Iryna Zarutska’s Father Watches Her C:offin Lower from Ukraine: “She Fled W:ar for Safety—Now This?” The Plea That Breaks Hearts!

In a story that pierces the heart like a dagger, the father of Iryna Zarutska, the 23-year-old Ukrainian refugee stabbed to death on a Charlotte light rail train on August 22, 2025, remains trapped in war-torn Kyiv, unable to bid farewell at her graveside. Oleh Zarutskyi, 52, a Kyiv factory worker who fled the Russian invasion with Iryna in 2022, watched her burial via video call from 5,000 miles away, his silent scream echoing through the screen as her casket lowered into North Carolina soil. “Please bring her back to me,” he whispered in a family-shared tribute, his voice breaking as he clutched a photo of his “radiant girl” who dreamed of veterinary school and walked neighbors’ pets with a smile. This isn’t just loss—it’s a father’s agony, separated by bombs and borders, in a tale of hope fleeing horror only to meet it anew.

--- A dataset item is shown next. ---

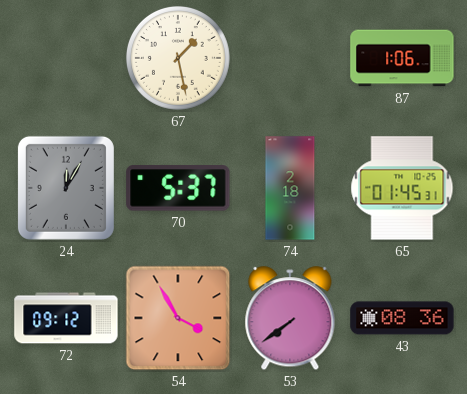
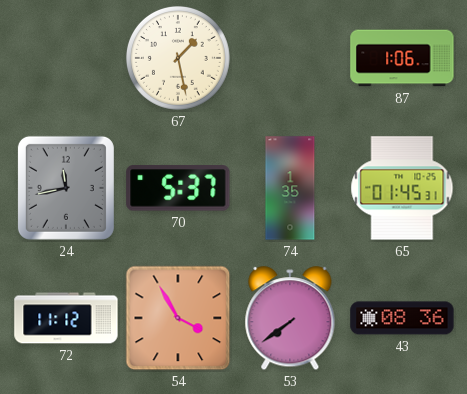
24: 12:05 -> 11:43
74: 2:18 -> 1:35
72: 09:12 -> 11:12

Iryna, fluent in English and a gifted artist from Synergy College in Kyiv, embraced Charlotte with open arms, working at Zepeddie’s Pizzeria and studying at Rowan-Cabarrus Community College. “She came for peace and safety,” her uncle told ABC News, but Decarlos Brown Jr., 34, with a history of mental illness and arrests, shattered that in an unprovoked attack, stabbing her three times in the neck as she scrolled her phone. Video footage, released September 5, shows the nightmare: Iryna collapsing in blood, passengers frozen in horror. Brown, charged with first-degree murder and facing the death penalty federally, exited the train minutes later, arrested on the platform.

Oleh, who arrived in the U.S. with Iryna, her mother, sister, and brother, watched the video with the family, his grief compounded by Ukraine’s ongoing war. “Iryna wanted to build a life—animals, art, freedom,” he said via translator, his “shaky handwriting” in a three-page letter redacted on the final page with black ink, hiding a “small sign” of her distress. The family’s GoFundMe, raising $150,000, honors her love for pets, but Oleh’s plea—“Bring her back”—cuts deepest, a war-torn dad’s impossible wish. Mayor Vi Lyles called it a “failure of safety nets,” pledging transit reforms, but for Oleh, justice is bittersweet. Iryna’s story—a refugee’s light snuffed by shadows—ignites the soul, demanding we build the peace she sought.